__ASSIGNED TASK__
Extract from the entries below, exactly as given, only the lines from the line containing "ていただきながら活躍いただけます。また、多様な専門分野に" to the line containing "利用することが可能です。プロジェクトによっては、お客様", both lines included.

__Items listed in a dataset__
-- Opening Marker --
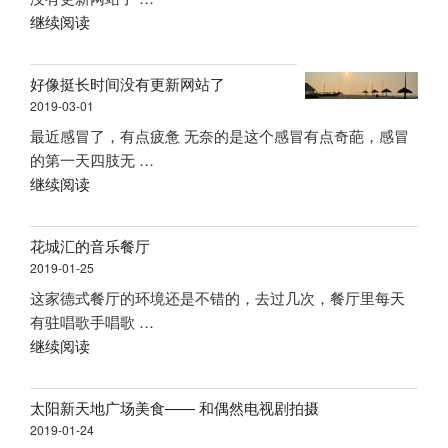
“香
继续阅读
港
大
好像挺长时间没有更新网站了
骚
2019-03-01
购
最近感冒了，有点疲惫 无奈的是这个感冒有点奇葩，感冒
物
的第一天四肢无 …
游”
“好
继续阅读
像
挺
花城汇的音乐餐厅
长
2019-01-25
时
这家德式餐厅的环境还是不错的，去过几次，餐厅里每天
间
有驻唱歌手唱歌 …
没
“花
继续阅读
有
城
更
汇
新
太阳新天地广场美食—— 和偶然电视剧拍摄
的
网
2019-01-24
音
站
-- Closing Marker --
-- Opening Marker --
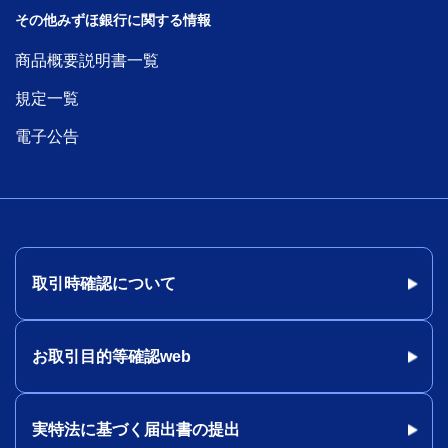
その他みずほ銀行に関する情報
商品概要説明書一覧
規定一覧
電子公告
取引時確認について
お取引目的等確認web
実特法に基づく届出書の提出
-- Closing Marker --
-- Opening Marker --
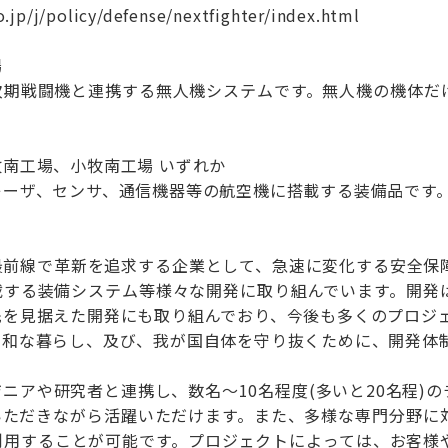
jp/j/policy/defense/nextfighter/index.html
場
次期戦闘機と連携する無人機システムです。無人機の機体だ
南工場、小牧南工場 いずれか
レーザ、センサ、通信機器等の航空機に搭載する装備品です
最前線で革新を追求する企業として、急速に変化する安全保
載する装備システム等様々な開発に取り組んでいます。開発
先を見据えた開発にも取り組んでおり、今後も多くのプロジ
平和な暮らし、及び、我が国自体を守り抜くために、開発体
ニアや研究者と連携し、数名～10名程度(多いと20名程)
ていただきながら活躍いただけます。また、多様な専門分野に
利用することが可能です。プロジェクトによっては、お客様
-- Closing Marker --
__PROBLEM SOLUTION__
ていただきながら活躍いただけます。また、多様な専門分野に
利用することが可能です。プロジェクトによっては、お客様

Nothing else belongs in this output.